Last week, I spent many hours in airports and on planes (I was a victim of American Airlines’ inspections, which grounded thousands of flights), which gave me time to peruse all 920 pages of this book and read several chapters in detail. This book is indeed filled with data visualization expertise, but it isn’t clear for whom it was written. Contrary to the title, this is not what I would call a handbook. This is a collection of sophisticated academic articles that cover broad territory, but do not provide an overview and introduction to data visualization that the term handbook suggests. Unlike Readings in Information Visualization: Using Vision to Think by Card, Mackinlay, and Shneiderman (1999), Handbook of Data Visualization lacks informative and digestible introductions to the topics that it addresses. Despite my expertise in quantitative data visualization, I couldn’t follow much of the content, for it assumes an advanced level of mathematics and statistics well beyond my own. The fact that I couldn’t understand much of it certainly doesn’t make this a bad book; it simply suggests that non-statisticians should probably avoid it. Which brings me back to my earlier question: for whom was this book written? The obvious answer—for statisticians with expertise in data visualization—becomes less obvious in light of the price. I don’t know many statisticians who are able, or if able, are willing to plunk down $319 for a collection of articles, no matter how good they are.
I couldn’t help but wonder what could have possibly caused Springer to set the price so high. I assumed that its three editors—Chen, Hardle, and Unwin—would receive royalties from Springer for their work, but I doubted that contributors of individual chapters would be paid for their efforts. My curiosity led me to ask a friend who contributed a chapter along with three of his colleagues if he was compensated. He replied that his compensation was a single copy of the book, which he and his three co-writers were obliged to share. He was frustrated that the book’s high price would keep his work from being purchased, except by university libraries. Besides royalties to the writers, the only other significant expense a publisher usually faces is the cost of printing and binding, for they rarely spend much money to promote books. This book is hardbound, which costs more to produce than a paperback, but I estimate based on my own experience that printing and binding should cost less than $10 a copy, even if printed in relatively small quantities.

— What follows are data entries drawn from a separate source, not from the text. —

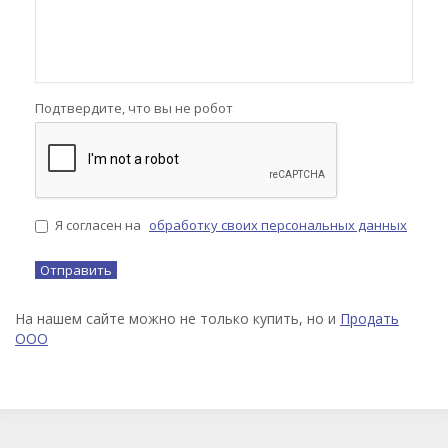
Подтвердите, что вы не робот
Я согласен на
обработку своих персональных данных
На нашем сайте можно не только купить, но и
Продать
ООО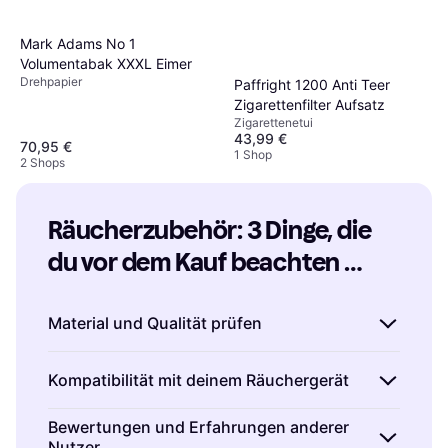
Mark Adams No 1
Volumentabak XXXL Eimer
Drehpapier
Paffright 1200 Anti Teer
Zigarettenfilter Aufsatz
Zigarettenetui
43,99 €
70,95 €
1 Shop
2 Shops
Räucherzubehör: 3 Dinge, die 
du vor dem Kauf beachten 
solltest
Material und Qualität prüfen
Beim Kauf von Räucherzubehör ist es wichtig,
Kompatibilität mit deinem Räuchergerät
auf das Material und die Qualität der Produkte
zu achten. Hochwertige Materialien wie
Stelle sicher, dass das Räucherzubehör mit
Bewertungen und Erfahrungen anderer
Edelstahl oder hitzebeständiges Glas
Nutzer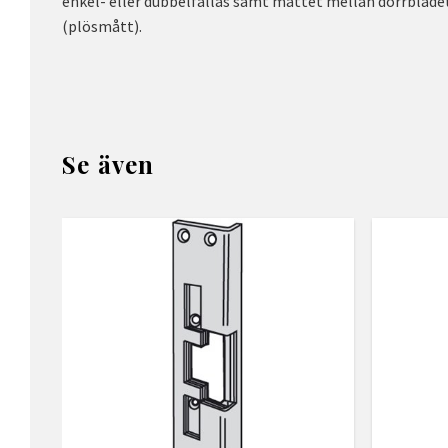
enkel- eller dubbelfallås samt måttet mellan dörrbladets
(plösmått).
Se även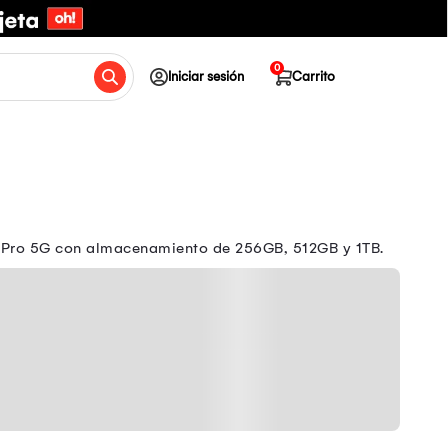
0
Iniciar sesión
Carrito
15 Pro 5G con almacenamiento de 256GB, 512GB y 1TB.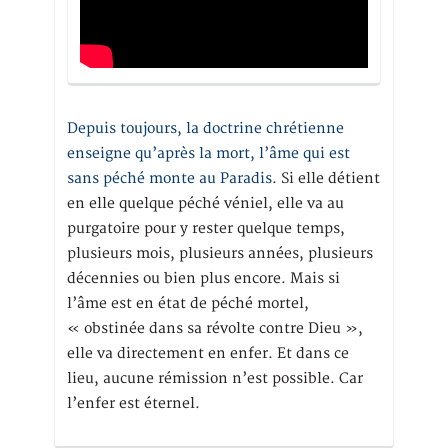
Depuis toujours, la doctrine chrétienne
enseigne qu’après la mort, l’âme qui est
sans péché monte au Paradis
. Si elle détient
en elle quelque péché véniel, elle va au
purgatoire pour y rester quelque temps,
plusieurs mois, plusieurs années, plusieurs
décennies ou bien plus encore. Mais si
l’âme est en état de péché mortel,
« obstinée dans sa révolte contre Dieu »,
elle va directement en enfer. Et dans ce
lieu, aucune rémission n’est possible. Car
l’enfer est éternel.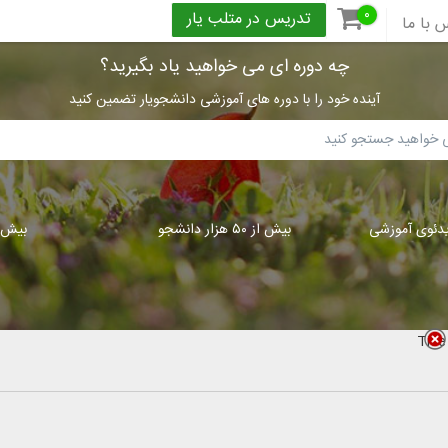
۰
تدریس در متلب یار
 با ما
چه دوره ای می خواهید یاد بگیرید؟
آینده خود را با دوره های آموزشی دانشجویار تضمین کنید
بیش از ۵۰ هزار دانشجو
بیش از ۳۰۰
Title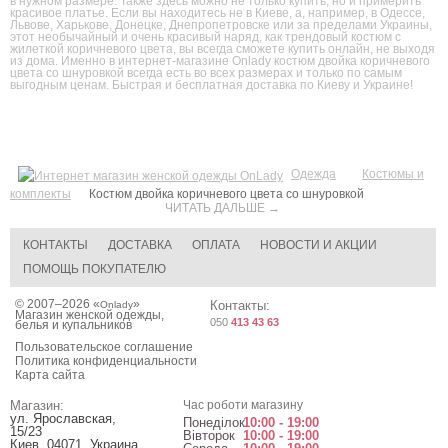
в нужном размере. Также здесь можно не только купить, но и примерить
красивое платье. Если вы находитесь не в Киеве, а, например, в Одессе,
Львове, Харькове, Донецке, Днепропетровске или за пределами Украины,
этот необычайный и очень красивый наряд, как трендовый костюм с
жилеткой коричневого цвета, вы всегда сможете купить онлайн, не выходя
из дома. Именно в интернет-магазине Onlady костюм двойка коричневого
цвета со шнуровкой всегда есть во всех размерах и только по самым
выгодным ценам. Быстрая и бесплатная доставка по Киеву и Украине!
Одежда
Костюмы и
комплекты
Костюм двойка коричневого цвета со шнуровкой
ЧИТАТЬ ДАЛЬШЕ →
КОНТАКТЫ
ДОСТАВКА
ОПЛАТА
НОВОСТИ И АКЦИИ
ПОМОЩЬ ПОКУПАТЕЛЮ
© 2007–2026 «
»
Контакты:
Onlady
Магазин женской одежды,
050
413 43 63
белья и купальников
Пользовательское соглашение
Политика конфиденциальности
Карта сайта
Магазин:
Час роботи магазину
ул. Ярославская,
Понеділок
10:00 - 19:00
15/23
Вівторок
10:00 - 19:00
Киев
,
04071
,
Украина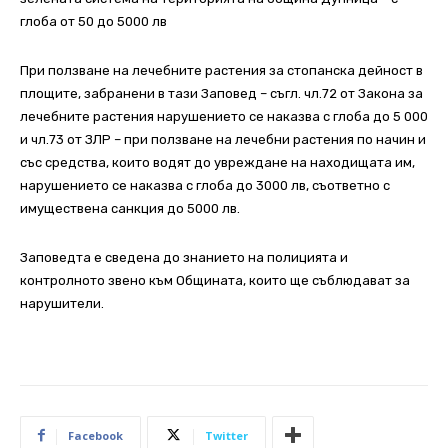
глоба от 50 до 5000 лв
При ползване на лечебните растения за стопанска дейност в
площите, забранени в тази Заповед – съгл. чл.72 от Закона за
лечебните растения нарушението се наказва с глоба до 5 000
и чл.73 от ЗЛР – при ползване на лечебни растения по начин и
със средства, които водят до увреждане на находищата им,
нарушението се наказва с глоба до 3000 лв, съответно с
имуществена санкция до 5000 лв.
Заповедта е сведена до знанието на полицията и
контролното звено към Общината, които ще съблюдават за
нарушители.
Facebook
Twitter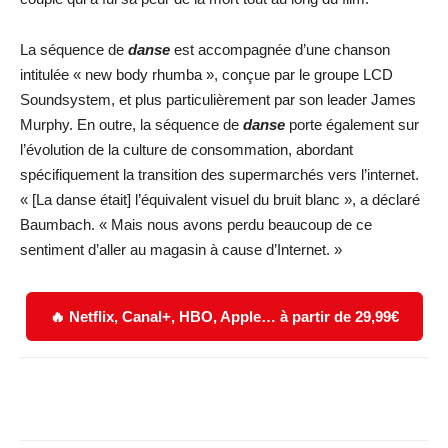
La séquence de
danse
est accompagnée d’une chanson
intitulée « new body rhumba », conçue par le groupe LCD
Soundsystem, et plus particulièrement par son leader James
Murphy. En outre, la séquence de
danse
porte également sur
l’évolution de la culture de consommation, abordant
spécifiquement la transition des supermarchés vers l’internet.
« [La danse était] l’équivalent visuel du bruit blanc », a déclaré
Baumbach. « Mais nous avons perdu beaucoup de ce
sentiment d’aller au magasin à cause d’Internet. »
🔥 Netflix, Canal+, HBO, Apple… à partir de 29,99€
Facebook
X
WhatsApp
Email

For $319, one would expect a book about data visualization to feature beautifully rendered color figures throughout, but it exhibits only one-color printing (black and shades of gray), except for a small insert of multi-colored pages in the middle. I believe that every book about data visualization should be printed in color, yet I’ve seen many examples of an author’s fine work that were undermined by a publisher’s decision to save money on production costs by going with cheap paper and a one-color printing process.
Another aspect of this book’s design that I found annoying and completely out of character with the concerns of data visualization was the placement of figures. In the chapter “Good Graphics?” by Antony Unwin, he wisely recommends:
Keeping graphics and text on the same page or on facing pages is valuable for practical reasons. It is inconvenient to have to turn pages back and forth because graphics and the text relating to them are on different pages.
Amen to that. Unfortunately, even the very page on which this statement appears and almost every other page in the chapter ignores this advice. I’m confident that Unwin cannot be faulted for this flaw in design, and that fault lies with the publisher, which took the easy, inexpensive path, despite the inconvenience to readers. I have had to fight hard to control the design of my books and articles, sometimes to the annoyance of publishers, in an effort to avoid problems like this. This shouldn’t be necessary. Publishers should be experts in these matters and respect their customers enough to do what’s required to make books work, even when it takes more time and costs a bit more.
I cannot recommend this book to most of my readers, who usually favor advice that is accessible to non-statisticians and can be more broadly applied. I am confident, however, that this book would be useful to statisticians who already know quite a lot about data visualization, if they could only afford to buy it. The failures of this book rarely stem from its authors, but instead from Springer’s near-sighted and dysfunctional publishing model.